Quant à la manière de partager la bague, nous aurions beau la chercher pendant cent ans, nous ne la trouverions jamais. Mais la mère de nos trois braves trancha la question : elle prit la bague merveilleuse et la cacha.
- Chez vous, dit-elle à ses fils, on la volerait.
- Ma petite mère, commença à supplier Kiko, le fils aîné, rends-moi l'héritage de mon père ; qui donc pourrait la voler chez moi ? J'ai moi-même dérobé un œuf dans le nid d'un corbeau et il n'a pas même bougé.
- De quoi viens-tu te vanter ? dit le second fils, Tcheko ; tu oublies que, pendant que tu grimpais sur l'arbre, je t'ai enlevé tes pantalons sans que tu t'en sois aperçu !
- Et moi donc, fit le troisième, Wano, j'ai enlevé les semelles de leurs pantoufles, tandis qu'ils étaient sur l'arbre. Donne-moi la bague, petite mère.
- Non, dit la vieille, je ne la donnerai ni à l'un, ni à l'autre. Le proverbe dit vrai : « Ne confie pas ton héritage à ton fils, s'il est un sot, car il ne lui profitera pas. » Et vous êtes de grands sots, puisque vous volez les œufs dés corbeaux et que vous vous enlevez les pantoufles les uns aux autres. A quoi cela vous sert-il ? La vieille, outre ses trois fils, avait une fille, une fille d'une telle beauté que si toi, lecteur, jetais un seul regard sur elle, tu te frotterais les yeux comme après avoir contemplé le soleil. Sa mère l'aimait plus que sa propre âme et, en femme intelligente, elle la gardait comme la prunelle de son œil, car elle savait bien qu'une telle beauté ne devait épouser qu'un prince et un prince très riche ; elle se disait qu'elle recevrait ainsi elle-même de très grands honneurs, comme doit en recevoir la mère d'une princesse dans la maison de son gendre, surtout si elle donnait encore en héritage à sa fille la bague précieuse qui valait cent villes et cent villages.
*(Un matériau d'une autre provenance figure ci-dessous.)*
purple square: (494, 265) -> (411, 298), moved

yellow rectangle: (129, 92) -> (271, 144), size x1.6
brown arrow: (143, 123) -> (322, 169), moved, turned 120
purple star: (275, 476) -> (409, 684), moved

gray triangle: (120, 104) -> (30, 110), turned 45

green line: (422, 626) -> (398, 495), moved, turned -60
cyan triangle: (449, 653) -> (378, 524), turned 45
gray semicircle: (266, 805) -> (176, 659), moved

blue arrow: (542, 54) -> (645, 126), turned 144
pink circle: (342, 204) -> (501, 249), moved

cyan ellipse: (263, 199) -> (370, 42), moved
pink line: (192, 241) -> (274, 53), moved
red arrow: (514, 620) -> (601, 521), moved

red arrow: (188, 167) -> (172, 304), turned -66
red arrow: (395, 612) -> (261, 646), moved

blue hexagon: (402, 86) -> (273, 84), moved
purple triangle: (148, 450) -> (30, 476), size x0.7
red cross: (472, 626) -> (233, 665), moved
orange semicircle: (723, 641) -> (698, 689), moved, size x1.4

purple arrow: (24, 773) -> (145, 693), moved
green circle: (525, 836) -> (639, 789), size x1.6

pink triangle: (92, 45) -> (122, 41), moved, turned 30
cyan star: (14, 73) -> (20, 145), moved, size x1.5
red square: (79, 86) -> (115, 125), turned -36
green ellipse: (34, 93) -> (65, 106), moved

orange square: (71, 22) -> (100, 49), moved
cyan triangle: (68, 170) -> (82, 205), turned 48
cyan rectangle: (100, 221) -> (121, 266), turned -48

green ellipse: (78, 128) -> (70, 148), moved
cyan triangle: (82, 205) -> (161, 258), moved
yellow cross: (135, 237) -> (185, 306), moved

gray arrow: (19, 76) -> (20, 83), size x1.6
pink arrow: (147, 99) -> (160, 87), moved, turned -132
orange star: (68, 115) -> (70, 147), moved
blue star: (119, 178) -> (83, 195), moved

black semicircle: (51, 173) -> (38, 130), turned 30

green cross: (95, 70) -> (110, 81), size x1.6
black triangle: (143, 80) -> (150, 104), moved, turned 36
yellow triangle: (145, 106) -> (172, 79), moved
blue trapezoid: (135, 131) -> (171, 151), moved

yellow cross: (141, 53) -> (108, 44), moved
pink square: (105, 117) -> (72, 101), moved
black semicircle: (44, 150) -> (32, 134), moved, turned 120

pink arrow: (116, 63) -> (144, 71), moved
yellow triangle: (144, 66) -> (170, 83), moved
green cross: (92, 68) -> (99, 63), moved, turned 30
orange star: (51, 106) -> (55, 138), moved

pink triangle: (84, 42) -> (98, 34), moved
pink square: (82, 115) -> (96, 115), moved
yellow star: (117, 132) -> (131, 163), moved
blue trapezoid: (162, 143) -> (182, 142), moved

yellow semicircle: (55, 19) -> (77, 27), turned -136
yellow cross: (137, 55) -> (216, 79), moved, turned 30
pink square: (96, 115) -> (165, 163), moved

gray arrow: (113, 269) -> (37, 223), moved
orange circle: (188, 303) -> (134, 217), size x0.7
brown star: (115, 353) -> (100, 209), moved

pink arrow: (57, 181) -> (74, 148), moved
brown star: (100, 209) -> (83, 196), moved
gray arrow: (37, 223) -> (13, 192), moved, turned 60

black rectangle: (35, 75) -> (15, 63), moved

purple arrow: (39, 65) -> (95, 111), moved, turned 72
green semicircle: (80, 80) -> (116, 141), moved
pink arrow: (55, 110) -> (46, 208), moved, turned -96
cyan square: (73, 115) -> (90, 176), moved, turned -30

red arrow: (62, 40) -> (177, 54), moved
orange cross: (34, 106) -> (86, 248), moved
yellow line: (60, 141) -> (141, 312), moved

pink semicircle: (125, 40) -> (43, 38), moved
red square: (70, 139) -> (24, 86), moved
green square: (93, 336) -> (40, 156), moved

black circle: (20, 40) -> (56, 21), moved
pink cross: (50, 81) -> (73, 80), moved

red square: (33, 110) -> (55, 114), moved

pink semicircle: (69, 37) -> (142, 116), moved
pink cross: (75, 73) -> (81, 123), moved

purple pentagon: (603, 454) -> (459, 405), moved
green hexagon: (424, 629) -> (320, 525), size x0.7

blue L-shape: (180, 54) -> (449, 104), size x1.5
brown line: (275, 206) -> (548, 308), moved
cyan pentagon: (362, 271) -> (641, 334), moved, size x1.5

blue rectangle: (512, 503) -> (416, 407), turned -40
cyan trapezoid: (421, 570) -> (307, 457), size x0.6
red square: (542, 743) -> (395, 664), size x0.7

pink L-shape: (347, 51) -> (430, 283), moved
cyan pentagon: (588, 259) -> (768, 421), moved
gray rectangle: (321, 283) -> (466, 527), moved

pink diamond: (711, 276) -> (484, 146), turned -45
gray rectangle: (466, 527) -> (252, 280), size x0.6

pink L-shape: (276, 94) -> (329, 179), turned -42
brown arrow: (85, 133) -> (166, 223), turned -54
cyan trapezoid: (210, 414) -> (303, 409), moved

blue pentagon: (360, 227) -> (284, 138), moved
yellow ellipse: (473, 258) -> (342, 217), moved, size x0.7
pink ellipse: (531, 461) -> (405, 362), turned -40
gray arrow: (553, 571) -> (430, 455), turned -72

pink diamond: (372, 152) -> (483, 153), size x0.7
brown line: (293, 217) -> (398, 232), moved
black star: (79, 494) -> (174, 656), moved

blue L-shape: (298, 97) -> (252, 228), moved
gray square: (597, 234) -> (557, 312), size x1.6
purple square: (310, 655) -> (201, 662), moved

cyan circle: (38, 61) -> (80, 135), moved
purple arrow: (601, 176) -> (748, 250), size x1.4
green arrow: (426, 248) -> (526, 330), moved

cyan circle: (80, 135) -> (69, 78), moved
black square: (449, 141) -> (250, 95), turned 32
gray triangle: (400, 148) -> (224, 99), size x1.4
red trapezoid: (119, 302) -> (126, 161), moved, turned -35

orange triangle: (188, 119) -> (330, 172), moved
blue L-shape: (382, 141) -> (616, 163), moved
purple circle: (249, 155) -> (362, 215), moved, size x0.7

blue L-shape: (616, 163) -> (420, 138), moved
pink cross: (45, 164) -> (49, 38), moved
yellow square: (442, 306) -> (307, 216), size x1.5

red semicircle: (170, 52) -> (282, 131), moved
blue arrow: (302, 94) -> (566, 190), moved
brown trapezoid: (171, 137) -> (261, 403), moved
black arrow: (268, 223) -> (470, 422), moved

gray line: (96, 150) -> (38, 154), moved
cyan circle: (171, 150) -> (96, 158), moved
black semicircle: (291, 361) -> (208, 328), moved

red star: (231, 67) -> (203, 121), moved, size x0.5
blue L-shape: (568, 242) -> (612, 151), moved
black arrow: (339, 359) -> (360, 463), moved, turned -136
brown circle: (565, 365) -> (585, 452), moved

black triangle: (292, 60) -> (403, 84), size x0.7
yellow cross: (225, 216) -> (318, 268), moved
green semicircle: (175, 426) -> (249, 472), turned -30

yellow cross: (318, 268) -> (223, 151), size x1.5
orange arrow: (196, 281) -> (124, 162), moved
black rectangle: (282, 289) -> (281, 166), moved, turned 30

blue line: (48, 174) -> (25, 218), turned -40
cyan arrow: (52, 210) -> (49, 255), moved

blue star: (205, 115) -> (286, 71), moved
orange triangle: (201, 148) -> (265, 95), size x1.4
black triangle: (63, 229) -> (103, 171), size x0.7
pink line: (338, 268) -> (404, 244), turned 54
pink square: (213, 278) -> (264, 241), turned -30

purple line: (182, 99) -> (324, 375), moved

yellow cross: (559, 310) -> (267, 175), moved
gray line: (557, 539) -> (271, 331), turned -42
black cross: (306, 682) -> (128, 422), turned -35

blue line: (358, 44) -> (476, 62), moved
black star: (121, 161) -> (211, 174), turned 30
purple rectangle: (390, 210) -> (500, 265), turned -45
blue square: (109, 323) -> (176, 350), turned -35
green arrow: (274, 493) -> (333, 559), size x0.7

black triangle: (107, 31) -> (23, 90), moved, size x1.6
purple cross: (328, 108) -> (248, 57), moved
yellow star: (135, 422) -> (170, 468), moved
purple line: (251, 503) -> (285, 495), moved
Elle lui faisait donc de continuelles recommandations en lui disant : Ne va pas sur la Montagne Noire, ma fille chérie ; à ce qu'on a entendu dire, un horrible géant poilu et très méchant l'habite et il ne faut pas qu'il te voie. Ici, à une semaine à la ronde, toute la jeunesse du pays voudrait t'épouser et il y a autour de toi des fiancés aussi nombreux que les cailloux de la rivière ; des paysans, des marchands, des nobles et même des princes, mais pour moi, je n'ai pas encore choisi le gendre le plus riche et le plus aimable. Aussi, quel malheur pour mes vieux jours, si je devais avoir pour gendre l'affreux géant poilu de la Montagne Noire !

une très vieille femme assise

Mais l'enfant gâtée n'obéissait guère à sa mère et, plus d'une fois, elle s'en alla dans la forêt de la montagne défendue, pour y cueillir des fleurs et des noix. Mais un beau jour, elle ne revint pas à la maison, car le méchant géant poilu l'avait saisie dans ses énormes griffes et la retenait prisonnière.
Alors, la vieille commença à se lamenter ; elle pleura, s'égratigna le visage et se frappa la poitrine à coups de poings.
Elle appela ses fils et leur dit :
- Mes fils, mes braves héros, vous allez vous mettre à la recherche de votre sœur, ma fille, la lumière de mes yeux, vous la délivrerez du méchant géant poilu de la montagne et vous me l'amènerez, pour que sa beauté resplendisse de nouveau à mes yeux comme un clair rayon de soleil. A celui de vous trois qui accomplira cela, je lui ferai présent de la bague du père, qui vaut cent villes et cent villages.
Les braves Kiko, Tcheko et Wano firent leurs préparatifs et se mirent en route pour aller délivrer leur sœur.
Mais l'Univers est grand, où la chercher ? Ils marchèrent pendant un temps qui ne fut ni long ni court, franchirent des montagnes, traversèrent des forêts, des fondrières et des sables mouvants ; ils aperçurent bientôt, dans un endroit perdu, une cabane au seuil de laquelle était assise une très vieille femme, si laide et si repoussante qu'on en avait le cœur soulevé rien qu'en la regardant.
- Bonne route, mes braves, leur dit la vieille. De quel côté vous dirigez-vous ?
Lorsqu'elle apprit ce qui était arrivé à la sœur de nos héros, elle leur dit :
- Eh bien ! vous chercheriez le géant poilu de la montagne pendant cent ans que vous ne le trouveriez jamais, à moins que je ne vous vienne en aide. Mais si vous voulez que je vous montre l'endroit où il habite, il faut avant tout que l'un de vous épouse ma fille charmante qui attend, depuis deux fois quarante ans, un fiancé qui ne la trouverait jamais dans ce trou perdu.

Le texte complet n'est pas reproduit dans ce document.